Studies (here and here) have shown that engagement can be obtained through serious gaming as gaming fosters a high level of interaction between learners, which promotes positive attitudes towards subject matter, while stimulating learning and increasing persistence in students. Engagement? Definitely something we want in our education systems. Serious games can take advantage of online or virtual communities. As stated above, virtual communities foster social skills, collaboration, and problem solving skills. Virtual communities also allow students to interact in an online environment that often parallels society, you have experienced this playing SecondLife or any simulation game (Sim City, Rollercoster Tycoon, etc. A study conducted by Michigan State University found a relationship between video games and creativity. The more students in the study played video games, the more creative they were. You can read all about the findings here.

Serious games are not only being used in the school system, but this technology has been used to produce realistic simulations that provide educational opportunities for professionals in the health field, military, engineering, etc. At the Games for Change conference, there was much talk about modding titles like Fallout 3 to be used in an educational setting. So please try to tell me that video games have no educational value.

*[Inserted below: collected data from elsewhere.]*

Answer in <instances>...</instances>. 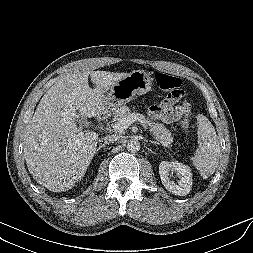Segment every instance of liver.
Here are the masks:
<instances>
[{"label": "liver", "instance_id": "obj_1", "mask_svg": "<svg viewBox=\"0 0 253 253\" xmlns=\"http://www.w3.org/2000/svg\"><path fill=\"white\" fill-rule=\"evenodd\" d=\"M128 74L77 71L62 76L48 89L24 133L26 164L39 184L63 192L84 176L95 155L98 134L80 131L76 120L80 115H101L105 111L104 93ZM89 75L95 89L89 87Z\"/></svg>", "mask_w": 253, "mask_h": 253}]
</instances>
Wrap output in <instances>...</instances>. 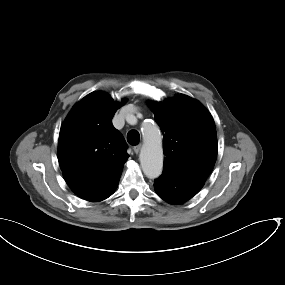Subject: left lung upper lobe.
<instances>
[{"label":"left lung upper lobe","instance_id":"5c2ea615","mask_svg":"<svg viewBox=\"0 0 285 285\" xmlns=\"http://www.w3.org/2000/svg\"><path fill=\"white\" fill-rule=\"evenodd\" d=\"M150 105L164 133L163 170L204 183L218 150L211 114L200 102L184 94Z\"/></svg>","mask_w":285,"mask_h":285}]
</instances>
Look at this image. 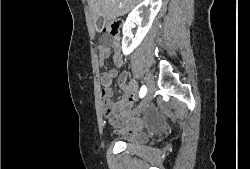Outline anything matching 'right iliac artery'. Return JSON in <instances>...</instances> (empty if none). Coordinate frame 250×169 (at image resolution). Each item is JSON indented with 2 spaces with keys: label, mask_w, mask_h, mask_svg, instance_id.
I'll return each instance as SVG.
<instances>
[{
  "label": "right iliac artery",
  "mask_w": 250,
  "mask_h": 169,
  "mask_svg": "<svg viewBox=\"0 0 250 169\" xmlns=\"http://www.w3.org/2000/svg\"><path fill=\"white\" fill-rule=\"evenodd\" d=\"M146 92H147V88H146L145 85H143V86L141 87L140 93H139L140 98H143V97L146 95Z\"/></svg>",
  "instance_id": "right-iliac-artery-1"
}]
</instances>
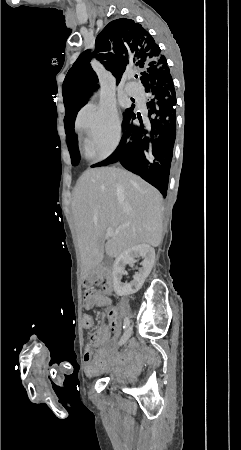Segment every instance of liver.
I'll return each instance as SVG.
<instances>
[{
    "mask_svg": "<svg viewBox=\"0 0 241 450\" xmlns=\"http://www.w3.org/2000/svg\"><path fill=\"white\" fill-rule=\"evenodd\" d=\"M162 200L156 188L126 170L92 168L83 172L72 202L83 280L99 266L104 252L117 258L138 244L160 246ZM107 228L118 234L104 244Z\"/></svg>",
    "mask_w": 241,
    "mask_h": 450,
    "instance_id": "6515ba94",
    "label": "liver"
}]
</instances>
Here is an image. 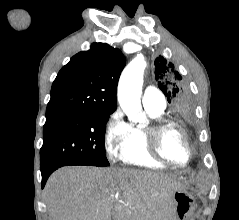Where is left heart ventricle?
Returning a JSON list of instances; mask_svg holds the SVG:
<instances>
[{"label":"left heart ventricle","instance_id":"obj_1","mask_svg":"<svg viewBox=\"0 0 239 220\" xmlns=\"http://www.w3.org/2000/svg\"><path fill=\"white\" fill-rule=\"evenodd\" d=\"M163 153L171 160L183 162L187 158V148L181 135L175 129L167 130L161 140Z\"/></svg>","mask_w":239,"mask_h":220}]
</instances>
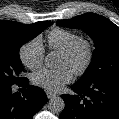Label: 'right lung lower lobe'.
Masks as SVG:
<instances>
[{"label":"right lung lower lobe","instance_id":"obj_1","mask_svg":"<svg viewBox=\"0 0 119 119\" xmlns=\"http://www.w3.org/2000/svg\"><path fill=\"white\" fill-rule=\"evenodd\" d=\"M26 87V91L12 92V86L0 87V119H32L47 102L45 92L30 85L27 78L17 84Z\"/></svg>","mask_w":119,"mask_h":119}]
</instances>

Video games are a waste of money.

To make this section short and sweet, video games are not by any means a waste of money. Video games can be quite expensive, as most new releases have a price tag of approximately $60. Yes, $60 for a video game seems like a lot of money but when we start to break down the cost compared to value, the price tag seems much better. Let’s say that you bought Mass Effect 3 for $59.99(CAN) and put in around 30 hours to beat the game. Without taking into consideration how much money buys happiness or health or anything like that, Mass Effect 3 effectively costs $2 per hour to play. This is not including how much time you will spend during a second or third play-through, or how much time you spend on aspects other than the main mission. The entertainment that you get from playing ME3 is $2/hour. That is a great value! For games like Skyrim, which you can effectively play for countless hours, the value becomes even better. Compare this value to that of a movie, movies are relatively inexpensive at $14.99(CAN) for a 3D movie at the theatre. Let’s say for the sake of math that the movie is 2 hours long, the entertainment cost of a movie works out to be roughly $7.50/hour and you don’t own that movie. Let’s say I wanted to go out for dinner and drinks with friends, I’m looking at approx. $60 for 4 hours which gives me an entertainment cost of $15/hour. While video games may seem expensive, the entertainment cost is quite low; not to mention the benefits that you take from experiencing the game vastly outweigh the costs.

While not everyone will jump on the “video games are incredible” bandwagon just yet, you now have valid, intelligent arguments that you can put in your tool belt for future use. Make sure you wear your Amulet of Dibella just in case!